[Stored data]

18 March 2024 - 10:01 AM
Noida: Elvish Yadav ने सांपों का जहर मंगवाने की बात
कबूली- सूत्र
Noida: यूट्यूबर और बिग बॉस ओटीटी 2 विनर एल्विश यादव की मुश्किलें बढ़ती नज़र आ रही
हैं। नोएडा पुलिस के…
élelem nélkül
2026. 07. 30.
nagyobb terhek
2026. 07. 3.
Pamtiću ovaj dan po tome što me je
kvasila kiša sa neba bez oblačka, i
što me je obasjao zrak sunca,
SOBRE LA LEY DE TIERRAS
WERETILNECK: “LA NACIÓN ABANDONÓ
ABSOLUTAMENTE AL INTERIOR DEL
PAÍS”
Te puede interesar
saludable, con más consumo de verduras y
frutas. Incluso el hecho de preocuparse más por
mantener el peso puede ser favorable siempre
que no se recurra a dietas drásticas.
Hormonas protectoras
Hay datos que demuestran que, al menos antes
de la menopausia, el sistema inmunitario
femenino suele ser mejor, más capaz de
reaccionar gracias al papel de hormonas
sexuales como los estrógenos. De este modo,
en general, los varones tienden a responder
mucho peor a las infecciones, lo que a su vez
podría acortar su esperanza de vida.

* * *

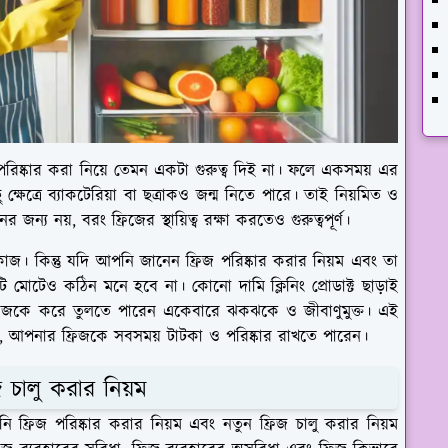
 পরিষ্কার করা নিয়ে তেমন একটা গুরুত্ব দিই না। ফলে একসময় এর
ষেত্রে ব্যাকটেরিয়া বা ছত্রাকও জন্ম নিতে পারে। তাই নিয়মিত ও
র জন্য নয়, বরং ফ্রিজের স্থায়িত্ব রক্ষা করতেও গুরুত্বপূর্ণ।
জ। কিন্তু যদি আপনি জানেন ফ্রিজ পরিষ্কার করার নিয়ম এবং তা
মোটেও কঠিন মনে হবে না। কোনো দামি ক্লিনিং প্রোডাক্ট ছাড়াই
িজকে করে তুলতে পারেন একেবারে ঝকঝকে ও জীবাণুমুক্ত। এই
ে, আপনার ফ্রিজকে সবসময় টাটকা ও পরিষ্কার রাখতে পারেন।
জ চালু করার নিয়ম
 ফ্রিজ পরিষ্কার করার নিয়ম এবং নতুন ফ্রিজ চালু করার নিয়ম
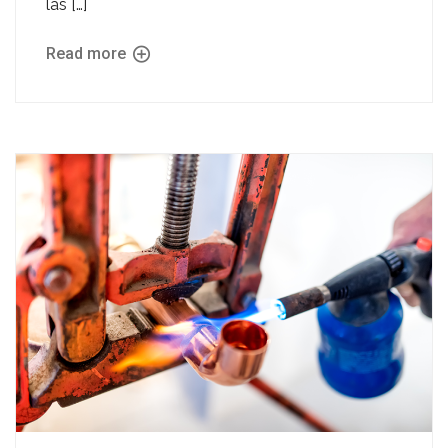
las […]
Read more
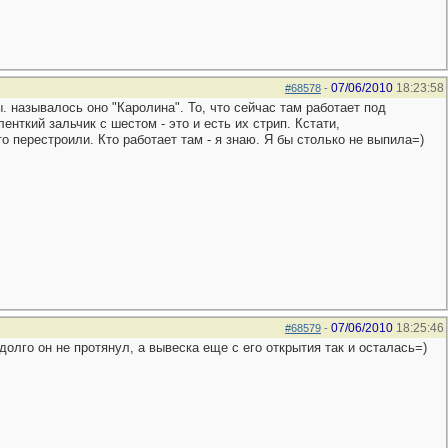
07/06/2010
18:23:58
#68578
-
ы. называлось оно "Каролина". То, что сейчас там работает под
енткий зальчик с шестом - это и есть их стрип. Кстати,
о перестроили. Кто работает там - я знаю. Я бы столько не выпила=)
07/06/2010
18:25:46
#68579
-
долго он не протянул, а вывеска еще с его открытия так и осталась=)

Assignment - In the data, how many lines hold the word "работает"? State that number alone.

Answer section - 2